Among the big three U.S.-based hyperscalers, cloud compute services (i.e., AWS, Azure, GCP) account for around 10% of their total global revenue, with these players making up around 60% of the total cloud market. However, this market is becoming increasingly competitive—public cloud players from the Asia-Pacific (e.g., Huawei Cloud, Alibaba Cloud) and the western United States (Oracle and IBM Cloud) are looking to erode these positions with highly differentiated services. For example, Oracle is looking to position itself as a truly multicloud player—a hugely valuable proposition for enterprises looking to de-risk public cloud deployment. With the entrance of these competitors, it is crucial that each player looks to enhance its own proposition by improving performance, reliability, scalability, and cost efficiency. This is where enterprise connectivity comes in.

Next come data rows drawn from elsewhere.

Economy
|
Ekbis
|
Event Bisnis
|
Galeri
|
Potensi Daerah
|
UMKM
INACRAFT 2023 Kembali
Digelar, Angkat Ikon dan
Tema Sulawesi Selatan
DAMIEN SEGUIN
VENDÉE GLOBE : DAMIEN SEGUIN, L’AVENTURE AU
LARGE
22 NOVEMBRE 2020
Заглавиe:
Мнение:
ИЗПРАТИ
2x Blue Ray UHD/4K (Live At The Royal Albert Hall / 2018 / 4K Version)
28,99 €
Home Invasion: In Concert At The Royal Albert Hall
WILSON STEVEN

Enterprise connectivity provides high speed and reliable connectivity between enterprise endpoints and cloud-based digital services. Without an effective service, enterprises will struggle to maximize the operational value of cloud resources. In addition, enterprise connectivity is an essential enabler of hybrid cloud architecture that allows workloads to run on-premises and in the cloud. For these reasons, enterprise connectivity services core-value drivers within the public cloud, and improvements in this area will give hyperscalers an edge in this increasingly competitive market.

Hyperscalers have pursued strategies aimed at improving enterprise connectivity. Most recently, AWS has expanded its partnership with Megaport. An interconnection provider with a network-as-a-service platform, Megaport now supports connectivity between AWS Outpost Racks—a fully managed infrastructure service that brings cloud resources closer to the end user in on-premises or colocation data centers—and AWS Direct Connect Services across Megaport’s Outposts Ready Direct Connect solution. By expanding this partnership, AWS can maximize the performance and reliability of their compute services while also simplifying deployment and management for enterprises. ABI Research expects this move to resonate strongly with enterprises as it enhances performance and removes operational barriers to deployment, leading to significant AWS Outpost adoption.

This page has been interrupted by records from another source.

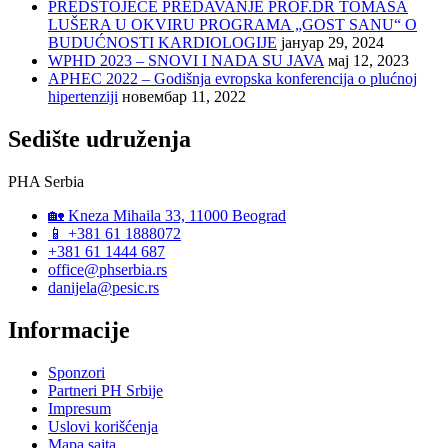
PREDSTOJEĆE PREDAVANJE PROF.DR TOMASA
LUŠERA U OKVIRU PROGRAMA „GOST SANU“ O
BUDUĆNOSTI KARDIOLOGIJE
јануар 29, 2024
WPHD 2023 – SNOVI I NADA SU JAVA
мај 12, 2023
APHEC 2022 – Godišnja evropska konferencija o plućnoj
hipertenziji
новембар 11, 2022
Sedište udruženja
PHA Serbia
🏡 Kneza Mihaila 33, 11000 Beograd
📱 +381 61 1888072
+381 61 1444 687
office@phserbia.rs
danijela@pesic.rs
Informacije
Sponzori
Partneri PH Srbije
Impresum
Uslovi korišćenja
Mapa sajta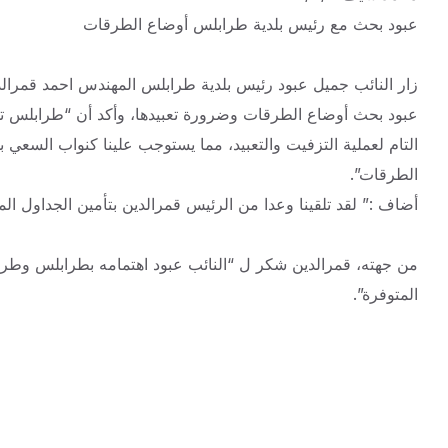
عبود بحث مع رئيس بلدية طرابلس أوضاع الطرقات
زار النائب جميل عبود رئيس بلدية طرابلس المهندس احمد قمرالدي
عبود بحث أوضاع الطرقات وضرورة تعبيدها، وأكد أن “طرابلس تح
التام لعملية التزفيت والتعبيد، مما يستوجب علينا كنواب السع
الطرقات”.
أضاف :” لقد تلقينا وعدا من الرئيس قمرالدين بتأمين الجداول ال
من جهته، قمرالدين شكر ل “النائب عبود اهتمامه بطرابلس وطرقا
المتوفرة”.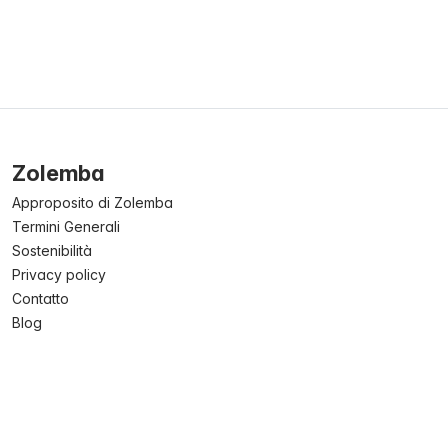
Zolemba
Approposito di Zolemba
Termini Generali
Sostenibilità
Privacy policy
Contatto
Blog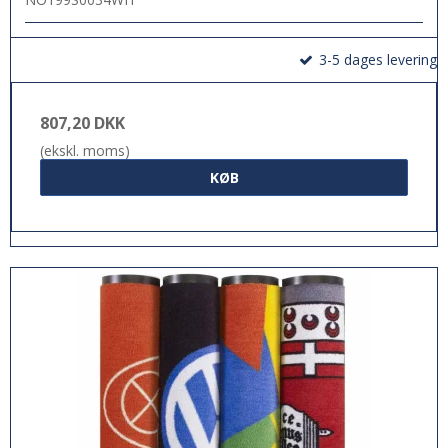
3-5 dages levering
807,20 DKK
(ekskl. moms)
KØB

Hyperscalers Must Extend Their Relationship with Interconnection Providers


Hyperscalers are not networking experts and should not try doing it themselves. Expanding their relationship with interconnection provider partners will enable them to double down on their global presence, customer relationships, and networking expertise. Below, ABI Research highlights some of the key areas that hyperscalers can employ to expand their relationship with interconnection partners.

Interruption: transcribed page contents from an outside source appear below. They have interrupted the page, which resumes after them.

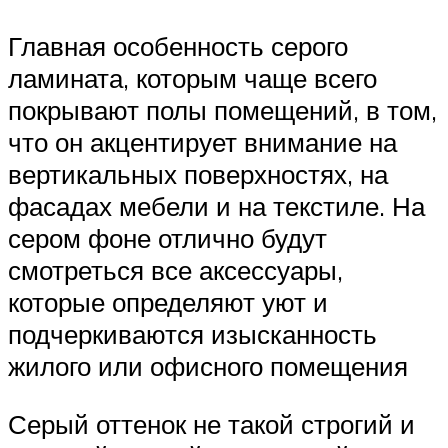
Главная особенность серого
ламината, которым чаще всего
покрывают полы помещений, в том,
что он акцентирует внимание на
вертикальных поверхностях, на
фасадах мебели и на текстиле. На
сером фоне отлично будут
смотреться все аксессуары,
которые определяют уют и
подчеркиваются изысканность
жилого или офисного помещения
Серый оттенок не такой строгий и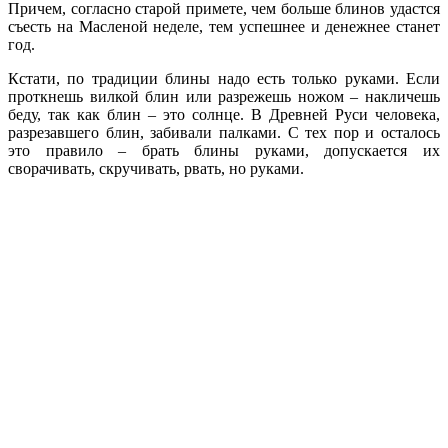
Причем, согласно старой примете, чем больше блинов удастся
съесть на Масленой неделе, тем успешнее и денежнее станет
год.
Кстати, по традиции блины надо есть только руками. Если
проткнешь вилкой блин или разрежешь ножом – накличешь
беду, так как блин – это солнце. В Древней Руси человека,
разрезавшего блин, забивали палками. С тех пор и осталось
это правило – брать блины руками, допускается их
сворачивать, скручивать, рвать, но руками.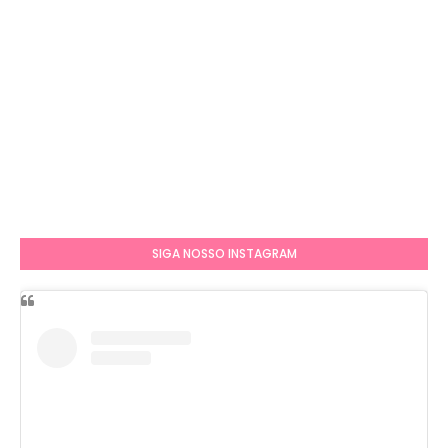
SIGA NOSSO INSTAGRAM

  • Beyond the data center and centralized cloud: Hyperscalers are moving toward a more distributed architecture with edge services. Like AWS and Megaport, hyperscalers should leverage interconnection partners to drive enterprise deployment while leveraging their global infrastructure to support deployment of localized edge servers.
  • Software-Defined Wide Area Network (SD-WAN) service integration: Crucial to cost and performance optimization, SD-WAN is becoming table stakes for enterprises. Hyperscalers should look to integrate with interconnection providers’ SD-WAN services, such as Megaport Virtual Edge. Integration will lower management challenges for enterprises as it will eliminate the gap between digital resources and enterprise network services.
  • Point of Presence (POP) to cloud application security: Integrating networking and cloud resources within one security framework will not only soothe management security concerns but also improve performance. Hyperscalers and interconnection providers should look to integrate resources from PoP to cloud under the same security architecture.
  • Control platform integration: Managing networking and cloud application resources is complex and often siloed, bringing not only management challenges but also unnecessary costs. Aligning and even integrating management platforms would improve enterprise visibility and help lower operational overheads. In addition, these may soothe capacity challenges between middle and last mile connections by letting these platforms work together.
  • Strategic alignment: Beyond technology, hyperscalers and interconnection providers should align on various other strategic matters—for example, geographic presence, investment strategy, and fiber network underlay. This will help both hyperscalers and interconnection providers to respond more effectively to changing customer demand patterns. For example, if AWS is seeing growing support for certain services in Latin America, it should coordinate with its regional channel partners to ensure that infrastructure can be deployed.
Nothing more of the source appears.